Mukhtar Ablyazov, who was chairman of Kazakh bank BTA, had been in hiding since being sentenced to prison for contempt of court by an English judge 18 months ago.
He was arrested in Aix-en Provence in the south of France last July and has been held in custody there since.
BTA said both Ukraine and Russia wanted to pursue criminal charges in relation to frauds committed against the bank in those jurisdictions.
It welcomed what it said was a “landmark decision”, saying that it would force “Mr Ablyazov to face justice for his actions”.
Chris Hardman, partner at Hogan Lovells and the bank’s lawyer in London, said it demonstrated Ablyazov’s attempts to portray the bank’s motivations as political were “groundless”. “He is merely being required to answer for the billions of dollars that were taken from BTA and its creditors,” he added.

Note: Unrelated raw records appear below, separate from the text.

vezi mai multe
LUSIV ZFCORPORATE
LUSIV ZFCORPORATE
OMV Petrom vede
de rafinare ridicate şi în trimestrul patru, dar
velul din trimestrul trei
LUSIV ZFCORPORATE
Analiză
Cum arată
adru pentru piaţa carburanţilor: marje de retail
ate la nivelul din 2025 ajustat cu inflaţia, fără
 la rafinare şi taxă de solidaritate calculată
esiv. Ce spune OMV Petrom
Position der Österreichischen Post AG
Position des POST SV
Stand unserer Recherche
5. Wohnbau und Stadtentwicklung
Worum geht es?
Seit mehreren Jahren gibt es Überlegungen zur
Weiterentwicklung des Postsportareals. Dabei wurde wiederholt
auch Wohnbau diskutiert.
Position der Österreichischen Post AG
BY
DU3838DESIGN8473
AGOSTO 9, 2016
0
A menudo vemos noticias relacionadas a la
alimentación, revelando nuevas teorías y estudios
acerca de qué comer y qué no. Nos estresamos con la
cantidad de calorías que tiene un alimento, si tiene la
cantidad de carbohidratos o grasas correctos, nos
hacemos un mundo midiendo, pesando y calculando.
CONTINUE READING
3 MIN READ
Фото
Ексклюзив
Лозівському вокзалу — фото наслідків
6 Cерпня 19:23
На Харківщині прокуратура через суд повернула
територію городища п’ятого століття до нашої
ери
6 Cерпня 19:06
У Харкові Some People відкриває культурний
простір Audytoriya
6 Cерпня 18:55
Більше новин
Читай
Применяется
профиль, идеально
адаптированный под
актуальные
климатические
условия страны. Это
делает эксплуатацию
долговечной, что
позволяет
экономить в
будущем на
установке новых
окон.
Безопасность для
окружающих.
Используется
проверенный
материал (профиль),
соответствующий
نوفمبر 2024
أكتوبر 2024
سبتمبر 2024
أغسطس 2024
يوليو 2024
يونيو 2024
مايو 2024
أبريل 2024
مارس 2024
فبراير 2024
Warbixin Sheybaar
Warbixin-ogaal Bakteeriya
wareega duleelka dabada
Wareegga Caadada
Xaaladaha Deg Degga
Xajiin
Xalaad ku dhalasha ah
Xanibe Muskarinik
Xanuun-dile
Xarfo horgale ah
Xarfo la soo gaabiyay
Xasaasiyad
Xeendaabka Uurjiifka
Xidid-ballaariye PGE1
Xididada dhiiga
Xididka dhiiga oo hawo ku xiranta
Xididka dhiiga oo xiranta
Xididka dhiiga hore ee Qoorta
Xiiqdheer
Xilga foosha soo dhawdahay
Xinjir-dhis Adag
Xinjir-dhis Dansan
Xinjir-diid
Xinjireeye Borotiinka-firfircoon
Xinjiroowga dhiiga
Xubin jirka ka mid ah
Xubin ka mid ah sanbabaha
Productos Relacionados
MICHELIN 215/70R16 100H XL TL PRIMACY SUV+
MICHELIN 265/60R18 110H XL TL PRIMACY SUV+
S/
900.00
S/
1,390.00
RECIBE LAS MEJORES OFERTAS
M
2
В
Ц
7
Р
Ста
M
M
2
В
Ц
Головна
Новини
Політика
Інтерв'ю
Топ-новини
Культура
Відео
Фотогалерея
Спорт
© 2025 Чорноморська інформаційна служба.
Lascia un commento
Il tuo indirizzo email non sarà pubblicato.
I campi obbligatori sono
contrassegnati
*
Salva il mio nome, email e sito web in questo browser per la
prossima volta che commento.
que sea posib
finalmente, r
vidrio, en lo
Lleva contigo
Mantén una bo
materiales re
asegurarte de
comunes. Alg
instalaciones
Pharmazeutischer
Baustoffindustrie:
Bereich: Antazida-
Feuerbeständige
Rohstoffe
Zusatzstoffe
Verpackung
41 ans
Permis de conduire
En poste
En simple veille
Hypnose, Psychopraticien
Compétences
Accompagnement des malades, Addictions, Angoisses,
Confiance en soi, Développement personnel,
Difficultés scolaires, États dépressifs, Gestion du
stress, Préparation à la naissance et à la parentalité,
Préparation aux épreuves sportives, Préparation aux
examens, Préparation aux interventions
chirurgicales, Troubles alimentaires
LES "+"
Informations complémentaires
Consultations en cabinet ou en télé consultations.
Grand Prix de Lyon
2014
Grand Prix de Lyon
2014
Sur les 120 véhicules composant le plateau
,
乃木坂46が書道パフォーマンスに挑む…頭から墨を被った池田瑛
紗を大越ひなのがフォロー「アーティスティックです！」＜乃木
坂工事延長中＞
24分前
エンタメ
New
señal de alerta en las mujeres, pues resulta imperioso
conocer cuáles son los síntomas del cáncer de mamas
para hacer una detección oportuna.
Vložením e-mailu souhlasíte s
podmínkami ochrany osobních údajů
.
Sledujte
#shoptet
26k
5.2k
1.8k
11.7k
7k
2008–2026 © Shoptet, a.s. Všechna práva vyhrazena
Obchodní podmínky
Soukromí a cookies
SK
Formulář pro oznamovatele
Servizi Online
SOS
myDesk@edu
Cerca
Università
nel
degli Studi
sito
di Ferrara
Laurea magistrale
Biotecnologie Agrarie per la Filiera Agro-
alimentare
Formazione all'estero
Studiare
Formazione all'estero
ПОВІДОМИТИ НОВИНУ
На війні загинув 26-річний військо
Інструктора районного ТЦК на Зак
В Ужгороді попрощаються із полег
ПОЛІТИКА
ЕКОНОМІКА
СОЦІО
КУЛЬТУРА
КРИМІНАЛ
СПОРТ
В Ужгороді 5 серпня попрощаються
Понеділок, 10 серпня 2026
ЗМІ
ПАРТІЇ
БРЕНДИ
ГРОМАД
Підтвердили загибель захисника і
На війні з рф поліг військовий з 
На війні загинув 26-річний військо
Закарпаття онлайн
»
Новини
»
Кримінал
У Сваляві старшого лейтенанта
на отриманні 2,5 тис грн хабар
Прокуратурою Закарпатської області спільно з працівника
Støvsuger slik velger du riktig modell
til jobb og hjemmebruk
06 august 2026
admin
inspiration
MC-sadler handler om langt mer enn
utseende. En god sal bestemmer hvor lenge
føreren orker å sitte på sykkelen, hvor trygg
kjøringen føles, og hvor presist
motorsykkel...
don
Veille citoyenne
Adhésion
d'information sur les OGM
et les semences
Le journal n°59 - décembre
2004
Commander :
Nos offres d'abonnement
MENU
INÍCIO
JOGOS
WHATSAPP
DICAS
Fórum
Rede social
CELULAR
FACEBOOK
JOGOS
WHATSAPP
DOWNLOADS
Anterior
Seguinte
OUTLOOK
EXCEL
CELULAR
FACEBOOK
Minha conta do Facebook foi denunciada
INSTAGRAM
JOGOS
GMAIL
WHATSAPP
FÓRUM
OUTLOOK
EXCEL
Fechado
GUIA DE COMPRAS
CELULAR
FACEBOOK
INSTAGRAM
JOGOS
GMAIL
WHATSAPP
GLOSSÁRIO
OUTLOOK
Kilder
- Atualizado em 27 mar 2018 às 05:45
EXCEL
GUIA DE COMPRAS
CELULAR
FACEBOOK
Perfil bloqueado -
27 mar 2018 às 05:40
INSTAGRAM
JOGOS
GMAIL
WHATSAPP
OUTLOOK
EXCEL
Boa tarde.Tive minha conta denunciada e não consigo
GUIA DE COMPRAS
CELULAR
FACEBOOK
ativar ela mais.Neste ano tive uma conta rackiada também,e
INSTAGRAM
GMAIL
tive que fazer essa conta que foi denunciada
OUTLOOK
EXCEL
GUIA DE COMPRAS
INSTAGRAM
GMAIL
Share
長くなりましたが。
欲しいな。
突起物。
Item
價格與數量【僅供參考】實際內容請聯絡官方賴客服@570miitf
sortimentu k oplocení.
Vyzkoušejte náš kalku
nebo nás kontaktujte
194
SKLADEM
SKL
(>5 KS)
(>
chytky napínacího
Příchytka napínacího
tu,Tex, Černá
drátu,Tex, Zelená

Ablyazov denies the allegations, arguing they are politically motivated and designed to eliminate him as a rival to Kazakh President Nursultan Nazarbayev. His family say his life would be in danger if he were sent back to Kazakhstan.
“French justice is not doing itself an honour. Either it’s very naive about states widely recognised as corrupt or it (the ruling) is a sign of the political powers’ sway over the court,” said Bruno Rebstock, one of Ablyazov’s lawyers. BTA was seized by Kazakh authorities and declared insolvent in 2009.
Ablyazov was granted political asylum by the UK in 2011, but fled London last year after being sentenced to prison for contempt of court.